I must assume you are doing double leg hamstring stretches or are crossing one ankle to so singles. Not sure. Either way Make sure you are keeping your hips level even at the expense,in the beginning, of decreasing the amount you can lower your torso. You can increase the intensity by pushing your hips back which will place more weight on your heels and challenge your balance. It looks every bit like a cross between a goodmorning and a deadlift. Remember your goal is to stretch the hamstring not prove that you are limbo man. This will create an environment that is holistic and allows you much greater range to work with, since eventually your hamstring will reach it's peak. Also remember while you are trying not to round your lower back you really want to engage your abdominal muscles and the more you keep your chest lifted the better the large erector spinea muscles can protect your low back. You are basically using the rest of your body as your machine to allow you to isolate the hamstrings to their greatest capacity.
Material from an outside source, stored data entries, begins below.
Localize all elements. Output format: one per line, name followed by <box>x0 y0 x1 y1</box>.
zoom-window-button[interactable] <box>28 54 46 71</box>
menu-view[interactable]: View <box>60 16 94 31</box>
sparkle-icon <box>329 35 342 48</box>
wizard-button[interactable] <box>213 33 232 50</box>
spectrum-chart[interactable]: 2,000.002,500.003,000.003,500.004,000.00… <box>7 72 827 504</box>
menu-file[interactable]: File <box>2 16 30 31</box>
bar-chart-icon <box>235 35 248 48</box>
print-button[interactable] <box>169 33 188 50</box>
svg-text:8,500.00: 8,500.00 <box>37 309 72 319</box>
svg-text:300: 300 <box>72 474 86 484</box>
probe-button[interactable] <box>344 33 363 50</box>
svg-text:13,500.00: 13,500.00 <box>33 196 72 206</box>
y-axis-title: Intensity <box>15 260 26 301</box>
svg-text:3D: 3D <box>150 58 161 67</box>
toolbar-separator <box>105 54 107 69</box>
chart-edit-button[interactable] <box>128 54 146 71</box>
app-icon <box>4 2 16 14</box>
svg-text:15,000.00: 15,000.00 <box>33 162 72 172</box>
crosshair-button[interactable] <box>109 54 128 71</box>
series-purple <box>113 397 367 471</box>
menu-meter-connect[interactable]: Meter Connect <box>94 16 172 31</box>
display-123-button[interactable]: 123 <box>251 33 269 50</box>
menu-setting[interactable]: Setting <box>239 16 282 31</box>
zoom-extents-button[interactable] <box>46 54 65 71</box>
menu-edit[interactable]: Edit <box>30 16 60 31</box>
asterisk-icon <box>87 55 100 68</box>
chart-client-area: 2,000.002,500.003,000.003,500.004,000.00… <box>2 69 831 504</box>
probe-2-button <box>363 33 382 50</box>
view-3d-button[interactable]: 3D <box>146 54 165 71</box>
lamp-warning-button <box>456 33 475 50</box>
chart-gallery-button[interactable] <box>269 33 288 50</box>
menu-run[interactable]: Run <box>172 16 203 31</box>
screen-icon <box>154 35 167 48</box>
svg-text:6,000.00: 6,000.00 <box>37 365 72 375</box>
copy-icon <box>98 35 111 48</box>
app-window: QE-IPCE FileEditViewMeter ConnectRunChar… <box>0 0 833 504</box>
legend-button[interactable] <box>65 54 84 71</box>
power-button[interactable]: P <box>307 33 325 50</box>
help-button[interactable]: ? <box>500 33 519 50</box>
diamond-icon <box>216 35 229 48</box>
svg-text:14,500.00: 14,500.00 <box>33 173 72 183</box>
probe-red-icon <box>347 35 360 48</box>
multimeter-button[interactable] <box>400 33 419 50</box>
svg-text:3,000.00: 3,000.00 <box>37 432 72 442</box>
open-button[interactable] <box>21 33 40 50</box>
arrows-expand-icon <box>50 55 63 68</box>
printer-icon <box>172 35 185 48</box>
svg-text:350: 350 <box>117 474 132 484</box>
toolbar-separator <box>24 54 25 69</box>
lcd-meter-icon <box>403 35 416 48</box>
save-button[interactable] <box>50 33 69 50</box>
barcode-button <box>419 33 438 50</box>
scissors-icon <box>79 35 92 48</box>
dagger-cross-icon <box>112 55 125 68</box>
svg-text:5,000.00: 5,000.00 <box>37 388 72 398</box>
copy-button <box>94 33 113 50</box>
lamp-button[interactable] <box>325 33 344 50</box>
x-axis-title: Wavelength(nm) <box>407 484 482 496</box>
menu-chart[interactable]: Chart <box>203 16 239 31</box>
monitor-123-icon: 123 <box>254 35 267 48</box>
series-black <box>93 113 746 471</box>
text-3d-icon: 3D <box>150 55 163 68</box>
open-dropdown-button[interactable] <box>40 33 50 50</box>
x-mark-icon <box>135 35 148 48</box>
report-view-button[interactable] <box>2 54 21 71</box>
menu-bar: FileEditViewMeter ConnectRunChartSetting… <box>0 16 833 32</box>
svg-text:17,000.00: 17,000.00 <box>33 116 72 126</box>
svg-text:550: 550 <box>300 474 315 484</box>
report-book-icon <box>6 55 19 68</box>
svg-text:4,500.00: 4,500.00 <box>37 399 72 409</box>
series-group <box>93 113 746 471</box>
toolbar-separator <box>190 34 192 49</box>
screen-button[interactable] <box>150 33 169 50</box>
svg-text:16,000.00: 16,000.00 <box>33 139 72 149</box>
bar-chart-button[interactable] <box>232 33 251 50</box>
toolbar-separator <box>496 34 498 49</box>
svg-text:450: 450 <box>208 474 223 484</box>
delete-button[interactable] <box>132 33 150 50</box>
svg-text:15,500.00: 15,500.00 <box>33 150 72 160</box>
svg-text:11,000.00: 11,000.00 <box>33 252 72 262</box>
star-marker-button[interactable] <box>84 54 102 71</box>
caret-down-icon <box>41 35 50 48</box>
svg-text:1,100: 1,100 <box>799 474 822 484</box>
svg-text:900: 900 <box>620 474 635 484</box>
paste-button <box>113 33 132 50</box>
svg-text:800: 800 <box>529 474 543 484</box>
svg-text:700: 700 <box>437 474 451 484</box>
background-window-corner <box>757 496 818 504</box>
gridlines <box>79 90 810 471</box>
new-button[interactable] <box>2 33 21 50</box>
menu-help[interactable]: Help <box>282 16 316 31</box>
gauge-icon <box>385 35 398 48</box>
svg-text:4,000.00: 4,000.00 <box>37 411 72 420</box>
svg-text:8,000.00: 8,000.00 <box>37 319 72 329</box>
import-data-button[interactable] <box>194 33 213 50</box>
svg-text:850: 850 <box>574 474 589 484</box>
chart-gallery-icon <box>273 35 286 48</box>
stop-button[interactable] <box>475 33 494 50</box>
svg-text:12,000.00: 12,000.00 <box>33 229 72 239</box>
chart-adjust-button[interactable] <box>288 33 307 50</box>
I also think it's necessary to do single leg ham stretches and I might add these little specefic points. Stand with your body squared to the bench or stair that is a challenging height but still easy to lift your leg onto. Before you start leaning forward make sure you don't lift the same hip. Keep your hips level even if it means you don't lean forward as much. You're getting the stretch and that's what matters. Instead of continuing to lean forward, push the hip of the working hamstring away from your foot and watch the tension increase in the belly of the muscle. It's great.
I also recommend the seated hamstring stretches as it really let's you look at the relationship of your upper back and the function of the hamstring to the knee. To insure protection of your low back start with a straight back, sit on a bench with one leg stretched out on the bench and the other on the floor. Bring your knees together in the beginning and then move the foot on the floor out slowly so as not to move your hip out of alignment.Reach down with both hands and grab the bench close to your groin. Now as you lift your back up as straight as you can you should feel really intensity in the hamstring. Since we want a safe back just let you knee bend as much as it needs to to get your back straight. Now hold on like the dickens and slowly, ever so slowly, begin to try to stretch out your hamstring. Stop as soon as it makes you even think about grimmicing. Take three deep breaths and then move your foot forward again just a few centimeters. Yea, just a tiny bit can make a huge difference. But it will be enough and increase slowly and consistently enough to really create some profound success.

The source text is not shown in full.